Site Scraper

July 15, 2013
Tags:

I just finished cleaning up a utility I built a few years ago and pushed it up to GitHub. I often found myself needing to have an html export of some sites so that design vendors could update the css/js, or some sites were being moved to different systems in another part of the company. I've cleaned up the design so that it's less distracting and updated how it works so that you get what you want in the end: a clickable website in a folder.

Here's a screenshot:

site scraper

There's two parts that I built: the Xenu list processor and the link processor. I use the Xenu site crawler to first get a list of all the css, js, pdfs, images and page urls that the site has on it. Then I export that list to a tab separated file. With the first form, I remove all the extra information from the Xenu link list. The form also creates a new file that can be loaded into the drop-down list of the second form. There's also a few options you have to work with such as include/exclude filtering and separating the links for files, images and pages into separate files. Sometimes it's easier to process long lists of files separately. I found it useful so it's in there.

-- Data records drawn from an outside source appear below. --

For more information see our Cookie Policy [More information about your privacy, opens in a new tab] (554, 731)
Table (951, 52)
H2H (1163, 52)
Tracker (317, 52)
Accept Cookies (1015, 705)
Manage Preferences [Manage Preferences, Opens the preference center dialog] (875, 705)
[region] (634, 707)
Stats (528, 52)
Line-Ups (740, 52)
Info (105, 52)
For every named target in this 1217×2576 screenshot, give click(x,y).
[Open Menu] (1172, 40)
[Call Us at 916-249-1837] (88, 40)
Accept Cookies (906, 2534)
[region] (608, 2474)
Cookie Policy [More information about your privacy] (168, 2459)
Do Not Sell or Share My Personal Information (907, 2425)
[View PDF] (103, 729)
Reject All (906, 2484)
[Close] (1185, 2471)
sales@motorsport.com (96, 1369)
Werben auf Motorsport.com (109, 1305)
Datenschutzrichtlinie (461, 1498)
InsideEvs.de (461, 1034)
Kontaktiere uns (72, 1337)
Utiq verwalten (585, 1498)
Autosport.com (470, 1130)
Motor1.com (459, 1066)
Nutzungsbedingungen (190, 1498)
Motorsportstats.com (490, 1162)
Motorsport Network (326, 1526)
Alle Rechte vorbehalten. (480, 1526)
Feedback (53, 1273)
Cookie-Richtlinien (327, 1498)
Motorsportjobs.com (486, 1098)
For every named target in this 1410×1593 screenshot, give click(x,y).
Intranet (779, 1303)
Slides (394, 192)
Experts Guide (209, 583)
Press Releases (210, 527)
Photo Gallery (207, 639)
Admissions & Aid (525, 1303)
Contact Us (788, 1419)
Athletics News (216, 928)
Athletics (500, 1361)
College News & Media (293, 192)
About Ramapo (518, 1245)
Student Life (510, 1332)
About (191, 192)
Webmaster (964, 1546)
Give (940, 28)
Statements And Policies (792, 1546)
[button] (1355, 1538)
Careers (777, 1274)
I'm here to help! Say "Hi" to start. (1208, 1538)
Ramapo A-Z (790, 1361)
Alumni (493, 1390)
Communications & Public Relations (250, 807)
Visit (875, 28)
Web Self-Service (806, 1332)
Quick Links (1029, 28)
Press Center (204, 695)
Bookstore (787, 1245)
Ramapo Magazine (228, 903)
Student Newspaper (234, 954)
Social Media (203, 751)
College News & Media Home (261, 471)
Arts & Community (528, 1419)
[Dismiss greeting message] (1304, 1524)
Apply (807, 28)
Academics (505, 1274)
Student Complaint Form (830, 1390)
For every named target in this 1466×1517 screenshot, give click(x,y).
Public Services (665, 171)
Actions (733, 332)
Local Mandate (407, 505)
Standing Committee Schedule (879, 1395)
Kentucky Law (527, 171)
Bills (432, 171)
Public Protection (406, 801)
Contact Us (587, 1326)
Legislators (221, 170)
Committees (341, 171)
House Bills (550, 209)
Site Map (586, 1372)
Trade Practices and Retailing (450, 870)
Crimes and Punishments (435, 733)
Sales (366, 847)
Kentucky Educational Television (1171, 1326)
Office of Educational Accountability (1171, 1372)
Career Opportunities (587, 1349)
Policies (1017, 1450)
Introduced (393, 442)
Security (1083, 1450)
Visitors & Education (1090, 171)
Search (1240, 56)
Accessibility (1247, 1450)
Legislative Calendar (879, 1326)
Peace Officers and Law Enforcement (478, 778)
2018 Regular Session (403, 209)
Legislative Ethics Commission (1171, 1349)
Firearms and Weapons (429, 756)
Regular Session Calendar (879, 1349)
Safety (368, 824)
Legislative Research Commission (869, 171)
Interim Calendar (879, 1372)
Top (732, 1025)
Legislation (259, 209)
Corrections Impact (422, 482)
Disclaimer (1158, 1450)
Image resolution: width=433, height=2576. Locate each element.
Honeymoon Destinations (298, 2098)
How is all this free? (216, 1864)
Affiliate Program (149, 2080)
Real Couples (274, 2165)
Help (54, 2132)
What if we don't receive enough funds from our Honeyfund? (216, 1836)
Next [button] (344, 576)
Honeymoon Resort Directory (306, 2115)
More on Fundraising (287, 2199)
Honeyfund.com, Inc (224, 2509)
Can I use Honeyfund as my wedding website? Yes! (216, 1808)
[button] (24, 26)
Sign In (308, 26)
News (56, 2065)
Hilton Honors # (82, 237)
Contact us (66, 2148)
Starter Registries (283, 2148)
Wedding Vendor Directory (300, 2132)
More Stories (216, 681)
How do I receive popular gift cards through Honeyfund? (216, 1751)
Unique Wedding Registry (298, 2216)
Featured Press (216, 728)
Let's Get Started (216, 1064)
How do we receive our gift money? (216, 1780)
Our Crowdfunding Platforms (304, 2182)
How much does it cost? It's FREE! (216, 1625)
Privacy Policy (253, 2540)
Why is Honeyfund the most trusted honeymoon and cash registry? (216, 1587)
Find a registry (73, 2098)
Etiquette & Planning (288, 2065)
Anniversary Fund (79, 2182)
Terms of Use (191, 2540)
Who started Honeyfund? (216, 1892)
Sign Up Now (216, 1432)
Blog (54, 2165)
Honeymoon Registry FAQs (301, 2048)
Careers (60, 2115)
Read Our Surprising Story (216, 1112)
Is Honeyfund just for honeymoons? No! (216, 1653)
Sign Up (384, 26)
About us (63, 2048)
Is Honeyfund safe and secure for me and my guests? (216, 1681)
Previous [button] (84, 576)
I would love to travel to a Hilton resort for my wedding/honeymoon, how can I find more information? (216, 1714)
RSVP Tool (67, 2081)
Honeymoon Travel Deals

The second form will take the list generated by the first form, or really any list of links you provide it and will then request for the content of that page and save it to a file. The files generated will be foldered to match the existing site and will replace all the internal site links to relative paths so that when you open the files in a browser you can click to other pages. You do of course have options so that you can opt to not update the urls to relative paths, you can save the pages down as a different file type, you can set what the default page name will be and you can append the querystring to the filename so you can capture separate states of an individual page if you need to.

I've found it incredibly useful and hopefully other people will also.